Così l’arcivescovo dell’Aquila, monsignor Giuseppe Petrocchi, lanciando un appello alle istituzioni nel corso della sua omelia ai funerali di quattro delle sei vittime dell’incidente aereo di martedì scorso a Campo Felice.
Cerimonia aperta dalle note dei cori del Cai, della Portella e di Collemaggio, nella chiesa di San Bernardino in piazza d’Armi.
Al rito funebre è presente il ministro della Difesa Roberta Pinotti che prima dell’inizio ha salutato e abbracciato i familiari delle vittime, “mi sento solo di esprimere la partecipazione del Governo al dolore di questi familiari”, si è limitata a dire.
“Preghiamo per questi fratelli morti tragicamente mentre svolgevano una missione di soccorso. Preghiamo per i familiari e gli amici e anche per noi”, ha detto il presule in avvio del rito funebre.
“Si avverte un dolore forte e pervasivo nel cuore dei pareti e della comunità.
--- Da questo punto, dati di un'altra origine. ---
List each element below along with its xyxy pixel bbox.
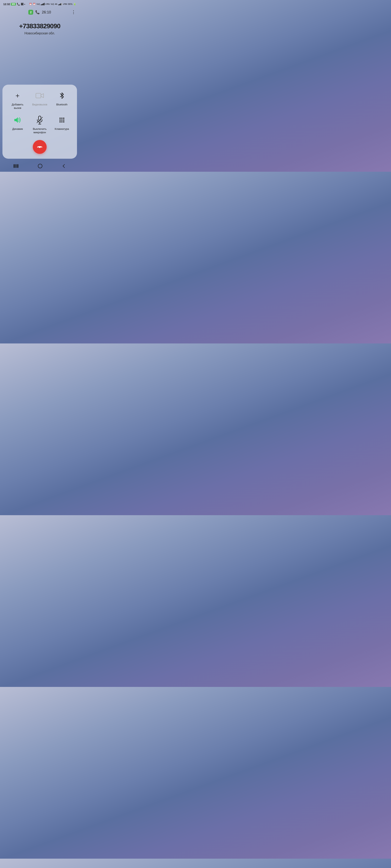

Una sofferenza così alta provoca un blocco espressivo, la si avverte ma non riesce a dirla, ci si esprime più con i gesti e le parole vengono difficili. Una serie di eventi traumatici si è abbattuta sul nostro territorio e sulla nostra gente – ha continuato Petrocchi – Una domanda ci raschia l’anima, perché? Perché ora? Perché così? Perché ora? Interrogativi che vanno rispettati lasciandoli risuonare nel silenzio dell’anima senza risposte banali e fuorvianti non esistono anestetici capaci di sopirli. Occorre sostare con fede davanti al mistero lasciando che sia Dio e lui solo a dare la risposta”.
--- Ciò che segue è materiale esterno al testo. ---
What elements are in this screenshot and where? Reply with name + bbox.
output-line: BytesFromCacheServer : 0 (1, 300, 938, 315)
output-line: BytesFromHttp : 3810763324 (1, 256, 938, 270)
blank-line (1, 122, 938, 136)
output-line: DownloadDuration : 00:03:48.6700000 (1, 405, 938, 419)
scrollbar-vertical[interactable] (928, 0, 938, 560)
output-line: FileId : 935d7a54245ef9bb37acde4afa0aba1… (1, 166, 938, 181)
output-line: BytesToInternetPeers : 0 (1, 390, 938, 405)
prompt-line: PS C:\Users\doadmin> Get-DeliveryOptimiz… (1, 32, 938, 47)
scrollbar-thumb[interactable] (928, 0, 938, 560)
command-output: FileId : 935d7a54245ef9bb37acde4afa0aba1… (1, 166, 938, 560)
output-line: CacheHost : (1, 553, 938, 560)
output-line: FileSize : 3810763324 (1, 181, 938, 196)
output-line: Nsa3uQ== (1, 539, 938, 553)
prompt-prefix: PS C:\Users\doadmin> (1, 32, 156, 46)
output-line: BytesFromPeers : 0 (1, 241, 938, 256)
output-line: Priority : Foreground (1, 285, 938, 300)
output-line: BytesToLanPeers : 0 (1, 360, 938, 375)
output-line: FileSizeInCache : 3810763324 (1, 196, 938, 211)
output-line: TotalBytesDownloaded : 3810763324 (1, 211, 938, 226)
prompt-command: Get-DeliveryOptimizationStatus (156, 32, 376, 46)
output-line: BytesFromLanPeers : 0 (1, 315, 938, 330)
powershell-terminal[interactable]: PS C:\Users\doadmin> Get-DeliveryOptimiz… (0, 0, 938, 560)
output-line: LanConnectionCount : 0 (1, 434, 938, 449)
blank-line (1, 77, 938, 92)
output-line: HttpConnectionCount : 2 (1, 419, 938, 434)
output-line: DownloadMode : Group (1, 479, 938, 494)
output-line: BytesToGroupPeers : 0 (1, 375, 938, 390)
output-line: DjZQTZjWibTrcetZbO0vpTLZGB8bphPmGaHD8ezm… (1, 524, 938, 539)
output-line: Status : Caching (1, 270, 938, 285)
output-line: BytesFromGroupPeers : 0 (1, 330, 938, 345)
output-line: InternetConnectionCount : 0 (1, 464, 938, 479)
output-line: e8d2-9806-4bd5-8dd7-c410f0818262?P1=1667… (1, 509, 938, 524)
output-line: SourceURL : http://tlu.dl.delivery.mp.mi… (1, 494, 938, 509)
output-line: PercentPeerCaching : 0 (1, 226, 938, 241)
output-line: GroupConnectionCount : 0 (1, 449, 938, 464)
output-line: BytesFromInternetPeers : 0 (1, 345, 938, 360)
“La morte rappresenta un distacco doloroso ma anche un approdo nella parte celeste. Questi fratelli sono sicuro che hanno già ottenuto il passaporto per il Paradiso. Non sono vissuti invano perché di quello che hanno fatto in vita nulla sarà perduto. Il loro sacrificio non è muto ma parla anzi alza forte la sua voce. Pone una ipoteca che non possiamo ignorare. Sono figli coraggiosi della nostra terra e ci inchiniamo davanti al gesto di abnegazione che hanno compiuto”, ha aggiunto Petrocchi dall’altare.
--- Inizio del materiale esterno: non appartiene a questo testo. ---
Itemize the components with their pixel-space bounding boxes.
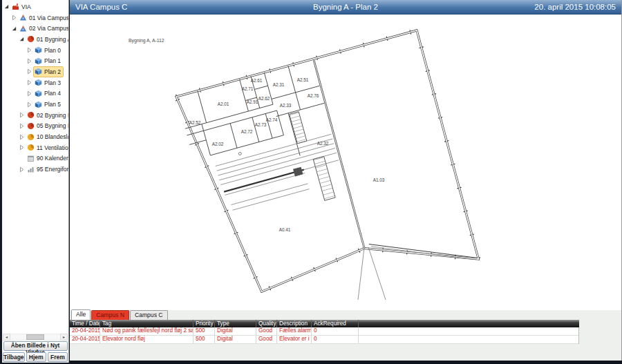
table-row[interactable]: 20-04-2015 08:26Nød og panik fællesfejl …	[70, 327, 578, 336]
tree-item-content[interactable]: 01 Via Campus N	[18, 12, 69, 23]
tree-item-content[interactable]: Plan 4	[33, 88, 64, 99]
floorplan-canvas[interactable]: Bygning A, A-112 A2.52A2.01A2.71A2.61A2.…	[70, 15, 621, 310]
table-cell: 500	[194, 327, 215, 335]
table-cell: Fælles alarm er i fejl	[277, 327, 312, 335]
tree-item-content[interactable]: 01 Bygning A	[26, 34, 69, 45]
sidebar-item-plan-2[interactable]: Plan 2	[2, 66, 68, 77]
room-label-a2-33: A2.33	[280, 103, 292, 108]
sidebar-item-01-bygning-a[interactable]: 01 Bygning A	[2, 34, 68, 45]
tab-campus-c[interactable]: Campus C	[130, 310, 168, 320]
tree-item-content[interactable]: 05 Bygning E	[26, 120, 69, 131]
tree-item-content[interactable]: 95 Energiforbrug	[26, 164, 69, 175]
sidebar-item-plan-1[interactable]: Plan 1	[2, 55, 68, 66]
sidebar-item-01-via-campus-n[interactable]: 01 Via Campus N	[2, 12, 68, 23]
collapsed-arrow-icon[interactable]	[26, 90, 32, 97]
collapsed-arrow-icon[interactable]	[19, 112, 25, 118]
plan-caption: Bygning A, A-112	[129, 38, 164, 44]
campus-icon	[19, 14, 27, 21]
sidebar-item-label: Plan 1	[44, 57, 61, 64]
collapsed-arrow-icon[interactable]	[26, 68, 32, 75]
alarm-table-rows: 20-04-2015 08:26Nød og panik fællesfejl …	[70, 327, 579, 344]
sidebar-item-02-via-campus-c[interactable]: 02 Via Campus C	[2, 23, 68, 34]
home-button[interactable]: Hjem	[26, 352, 46, 362]
room-label-a2-01: A2.01	[218, 102, 229, 106]
sidebar-item-90-kalender[interactable]: 90 Kalender	[2, 153, 68, 164]
factory-icon	[12, 3, 19, 10]
tree-item-content[interactable]: 11 Ventilationsanlæg	[26, 142, 69, 153]
column-header-quality[interactable]: Quality	[256, 320, 277, 327]
tree-item-content[interactable]: Plan 0	[33, 45, 64, 56]
expanded-arrow-icon[interactable]	[11, 26, 17, 32]
scroll-left-arrow[interactable]: ◄	[3, 334, 10, 341]
table-cell-empty	[359, 336, 578, 343]
header-clock: 20. april 2015 10:08:05	[534, 3, 616, 11]
scroll-right-arrow[interactable]: ►	[60, 334, 68, 341]
tree-item-content[interactable]: 02 Via Campus C	[18, 23, 69, 34]
tab-alle[interactable]: Alle	[71, 309, 91, 320]
tree-horizontal-scrollbar[interactable]: ◄ ►	[3, 334, 68, 341]
table-cell: 0	[312, 327, 359, 335]
plan-icon	[35, 46, 42, 54]
sidebar-item-plan-4[interactable]: Plan 4	[2, 88, 68, 99]
collapsed-arrow-icon[interactable]	[26, 58, 32, 64]
sidebar-item-label: Plan 5	[44, 101, 61, 108]
energy-icon	[27, 166, 35, 173]
tree-item-content[interactable]: Plan 5	[33, 99, 64, 110]
sidebar-item-label: VIA	[21, 3, 31, 10]
expanded-arrow-icon[interactable]	[19, 36, 25, 42]
tree-item-content[interactable]: Plan 3	[33, 77, 64, 88]
collapsed-arrow-icon[interactable]	[19, 166, 25, 173]
alarm-filter-tabs: AlleCampus NCampus C	[71, 310, 168, 320]
room-label-a2-73: A2.73	[255, 122, 267, 127]
sidebar-item-02-bygning-b[interactable]: 02 Bygning B	[2, 110, 68, 121]
table-cell: 20-04-2015 08:26	[70, 327, 100, 335]
main-region: VIA Campus C Bygning A - Plan 2 20. apri…	[70, 0, 622, 364]
column-header-priority[interactable]: Priority	[194, 320, 215, 327]
plan-icon	[35, 68, 42, 75]
open-image-new-window-button[interactable]: Åben Billede i Nyt Vindue	[3, 341, 68, 351]
scrollbar-track[interactable]	[10, 334, 60, 341]
column-header-ackrequired[interactable]: AckRequired	[312, 320, 359, 327]
collapsed-arrow-icon[interactable]	[26, 102, 32, 108]
sidebar-item-label: Plan 0	[44, 47, 61, 54]
sidebar-item-plan-0[interactable]: Plan 0	[2, 45, 68, 56]
tab-campus-n[interactable]: Campus N	[91, 310, 129, 320]
forward-button[interactable]: Frem	[48, 352, 68, 362]
column-header-time-date[interactable]: Time / Date	[70, 320, 100, 327]
table-cell-empty	[359, 327, 578, 335]
tree-item-content[interactable]: Plan 1	[33, 55, 64, 66]
tree-item-content[interactable]: 90 Kalender	[26, 153, 69, 164]
tree-item-content[interactable]: VIA	[10, 1, 34, 12]
sidebar-item-label: Plan 4	[44, 90, 61, 97]
vent-icon	[27, 144, 35, 151]
sidebar-item-95-energiforbrug[interactable]: 95 Energiforbrug	[2, 164, 68, 175]
collapsed-arrow-icon[interactable]	[26, 79, 32, 86]
sidebar-item-10-blandesl-jfer[interactable]: 10 Blandesløjfer	[2, 131, 68, 142]
collapsed-arrow-icon[interactable]	[19, 134, 25, 140]
table-cell: Elevator er i fejl	[277, 336, 312, 343]
tree-item-content[interactable]: 10 Blandesløjfer	[26, 131, 69, 142]
sidebar-item-05-bygning-e[interactable]: 05 Bygning E	[2, 121, 68, 132]
scrollbar-thumb[interactable]	[26, 334, 44, 340]
column-header-type[interactable]: Type	[215, 320, 256, 327]
window-bottom-edge	[70, 361, 622, 364]
collapsed-arrow-icon[interactable]	[19, 144, 25, 151]
back-button[interactable]: Tilbage	[3, 352, 25, 362]
tree-item-content[interactable]: 02 Bygning B	[26, 110, 69, 121]
sidebar-item-11-ventilationsanl-g[interactable]: 11 Ventilationsanlæg	[2, 142, 68, 153]
collapsed-arrow-icon[interactable]	[11, 15, 17, 21]
sidebar-item-label: 02 Via Campus C	[29, 25, 69, 32]
sidebar-item-plan-3[interactable]: Plan 3	[2, 77, 68, 88]
sidebar-item-via[interactable]: VIA	[2, 1, 68, 12]
selected-tree-item[interactable]: Plan 2	[33, 66, 64, 77]
column-header-description[interactable]: Description	[277, 320, 312, 327]
expanded-arrow-icon[interactable]	[3, 3, 10, 10]
room-label-a2-51: A2.51	[297, 77, 309, 82]
collapsed-arrow-icon[interactable]	[19, 123, 25, 129]
table-cell: 500	[194, 336, 215, 343]
collapsed-arrow-icon[interactable]	[26, 47, 32, 53]
sidebar-item-plan-5[interactable]: Plan 5	[2, 99, 68, 110]
room-label-a1-03: A1.03	[373, 178, 385, 182]
column-header-tag[interactable]: Tag	[100, 320, 194, 327]
table-row[interactable]: 20-04-2015 08:26Elevator nord fløj500Dig…	[70, 336, 578, 344]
“Siamo tutti in lutto. Un dolore incontenibile per questi straordinari uomini caduti nell’assolvimento solerte dei loro compiti – ha detto in una nota la senatrice Stefania Pezzopane – Siamo una piccola comunità, dobbiamo essere uniti nel dolore, nell’accertare gli accadimenti, e nella volontà di ripartire anche per onorare la loro memoria”.